Here is a reprint from this blog back 3 years ago, September 6, 2007. The probability of it, has come to pass.
Everyone is talking about all of the foreclosures and how rental rates will rise because of the demand from all of the displaced owners. Maybe there is one item that has been overlooked.
When banks foreclose and get title, there is a year or two wait to complete the process. We are talking about the actual deed, not a note saying that the title was conveyed and it is free and clear. The paperwork takes a while.
In the mean time, the neighbor across the way trades out his broken dishwasher with the one in the foreclosure. In California, the air conditioner would probably grow legs in two weeks. In a year’s time, there might not be much left. I’ve seen places that the neighborhood kids would use and by the time they are finished with it, you really wouldn’t want it at any price.

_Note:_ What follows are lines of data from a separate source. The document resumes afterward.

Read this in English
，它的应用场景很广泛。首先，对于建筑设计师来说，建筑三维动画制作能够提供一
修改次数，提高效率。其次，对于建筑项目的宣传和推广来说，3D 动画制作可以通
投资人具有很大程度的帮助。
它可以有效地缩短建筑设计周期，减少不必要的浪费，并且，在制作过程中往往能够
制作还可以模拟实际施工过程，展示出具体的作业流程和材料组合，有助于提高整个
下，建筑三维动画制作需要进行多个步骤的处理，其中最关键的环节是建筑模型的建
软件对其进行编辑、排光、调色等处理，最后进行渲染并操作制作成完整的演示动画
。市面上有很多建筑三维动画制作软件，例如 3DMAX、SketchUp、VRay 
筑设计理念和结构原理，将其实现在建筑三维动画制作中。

This can even get worse. Consider a foreclosure in Colorado, the pipes freeze and break. In Florida, a closed up house might mold over like a loaf of bread. Some states have laws on the books that allow the foreclosed owner two years to redeem the house after the event. So, clear title could be a very long wait.

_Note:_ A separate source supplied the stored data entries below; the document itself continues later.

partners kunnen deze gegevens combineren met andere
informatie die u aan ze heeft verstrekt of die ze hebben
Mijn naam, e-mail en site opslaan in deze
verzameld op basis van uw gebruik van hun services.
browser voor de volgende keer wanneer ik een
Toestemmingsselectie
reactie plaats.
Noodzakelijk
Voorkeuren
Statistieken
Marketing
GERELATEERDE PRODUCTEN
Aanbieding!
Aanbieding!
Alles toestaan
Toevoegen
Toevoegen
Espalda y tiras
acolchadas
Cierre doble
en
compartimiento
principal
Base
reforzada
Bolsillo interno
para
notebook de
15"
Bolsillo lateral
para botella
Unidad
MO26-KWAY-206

Considering the length of time needed to sell a house lately, a year is not an unreasonable estimate of time. The note holder has a chance to lose big time. His asset could be run through the local recycler without his knowledge, copper pipes and all. It behooves him to have the house occupied.
The foreclosed home owner can’t lose if he plays his cards right. Walk up to the lender handling the foreclosure, and offer to keep living in the house rent free until it is sold, on the condition that you take care of the lawn and the house in general. Sounds crazy, but who the hell is going to buy it in this market? At least nobody is going to steal the air conditioner before you have a chance to sell it. At the present time, things aren't quite that bad, so you might have to pay monthly rent payments.

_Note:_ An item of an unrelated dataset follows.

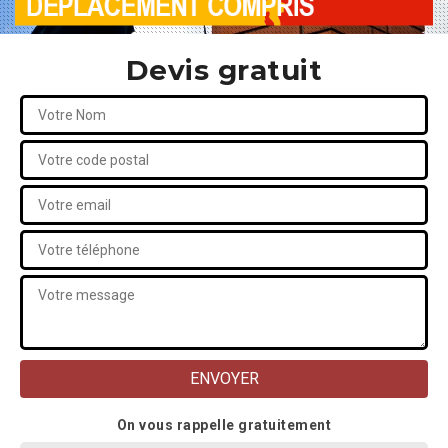
Devis gratuit
On vous rappelle gratuitement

An impossible pipe dream? People living in foreclosed homes and not being tossed out?? It’s happened before, just not in the last 75 years. States even passed laws so it could happen.
Post-note June 5, 2010:
The property tax arrears on these homes could become a nightmare. They are not being paid and the states depend on the dollars for their budgets. Just who owes the money is the real question. Some states allow you to pick up a home for back taxes, others don't. In California it looks like the bank pays the back taxes from the proceeds of the foreclosure sale. If the home is upside down, the FDIC, FANNIE, or FREDDIE become the indirect guarantor of the taxes. It's just another way of saying this is a free ride on the taxpayer.